**EXERCISE OBJECTIVE:**
Scan the data below and copy each line where "HEPZA" occurs.

*** DATA PROVIDED ***

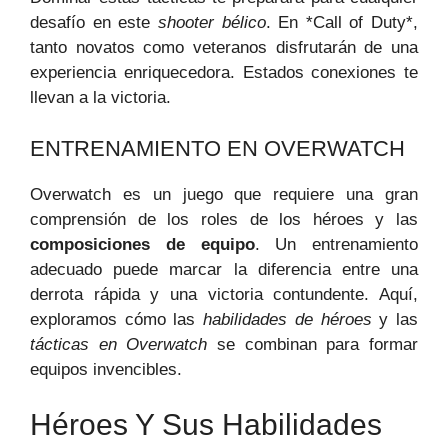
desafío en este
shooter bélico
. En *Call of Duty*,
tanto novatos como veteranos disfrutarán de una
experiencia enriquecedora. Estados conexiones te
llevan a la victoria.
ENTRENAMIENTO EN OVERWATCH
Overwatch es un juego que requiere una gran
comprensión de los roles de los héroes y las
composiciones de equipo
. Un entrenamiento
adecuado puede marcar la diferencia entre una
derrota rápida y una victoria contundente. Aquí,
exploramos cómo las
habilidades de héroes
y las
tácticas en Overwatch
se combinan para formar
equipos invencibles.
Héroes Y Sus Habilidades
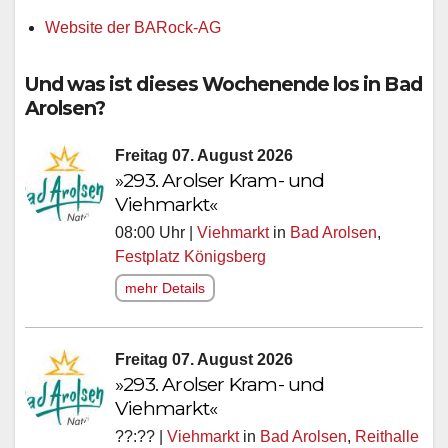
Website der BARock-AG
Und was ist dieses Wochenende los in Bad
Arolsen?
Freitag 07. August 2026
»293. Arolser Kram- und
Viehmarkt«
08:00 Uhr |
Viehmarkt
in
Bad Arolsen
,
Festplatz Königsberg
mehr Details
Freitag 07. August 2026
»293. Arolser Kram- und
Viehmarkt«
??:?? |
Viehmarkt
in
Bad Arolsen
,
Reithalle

***
*** DATA PROVIDED ***

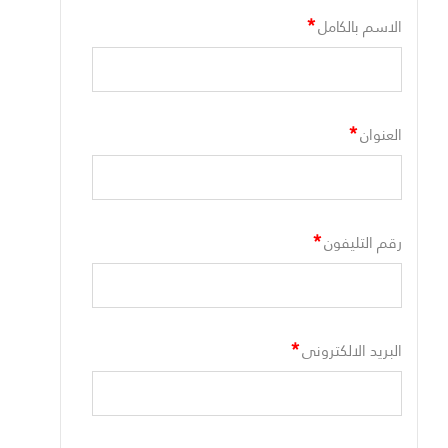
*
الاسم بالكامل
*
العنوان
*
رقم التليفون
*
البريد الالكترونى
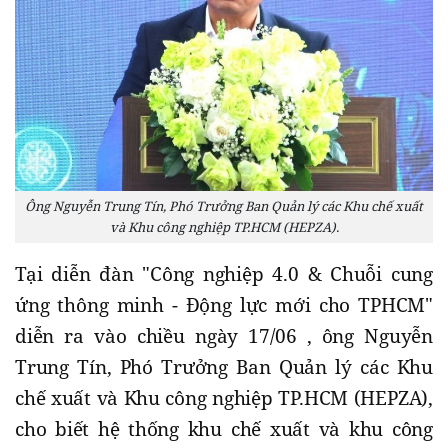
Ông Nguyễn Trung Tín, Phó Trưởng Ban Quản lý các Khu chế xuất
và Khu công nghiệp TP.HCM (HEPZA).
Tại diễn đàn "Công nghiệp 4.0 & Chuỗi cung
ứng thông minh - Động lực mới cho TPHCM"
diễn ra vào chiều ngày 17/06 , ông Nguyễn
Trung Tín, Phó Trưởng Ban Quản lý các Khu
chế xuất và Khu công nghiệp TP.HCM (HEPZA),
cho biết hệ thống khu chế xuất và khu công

***
*** DATA PROVIDED ***

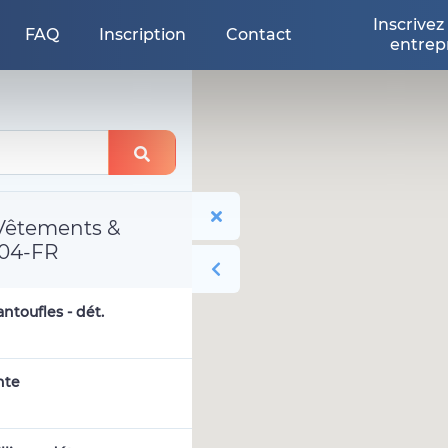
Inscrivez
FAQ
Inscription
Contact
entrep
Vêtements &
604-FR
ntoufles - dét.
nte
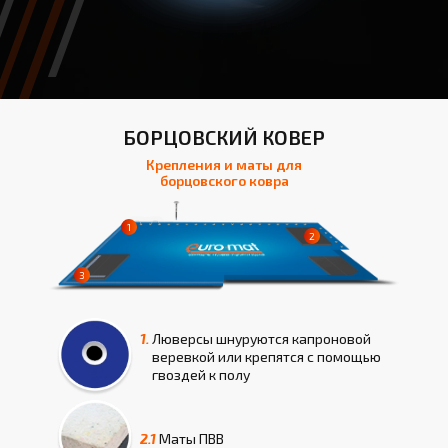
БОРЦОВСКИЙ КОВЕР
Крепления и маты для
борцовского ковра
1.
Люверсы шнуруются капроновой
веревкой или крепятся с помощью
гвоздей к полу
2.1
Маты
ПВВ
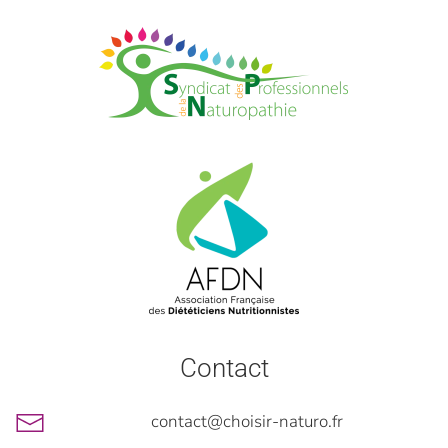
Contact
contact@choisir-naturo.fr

***

**RESPONSE:**
và Khu công nghiệp TP.HCM (HEPZA).
chế xuất và Khu công nghiệp TP.HCM (HEPZA),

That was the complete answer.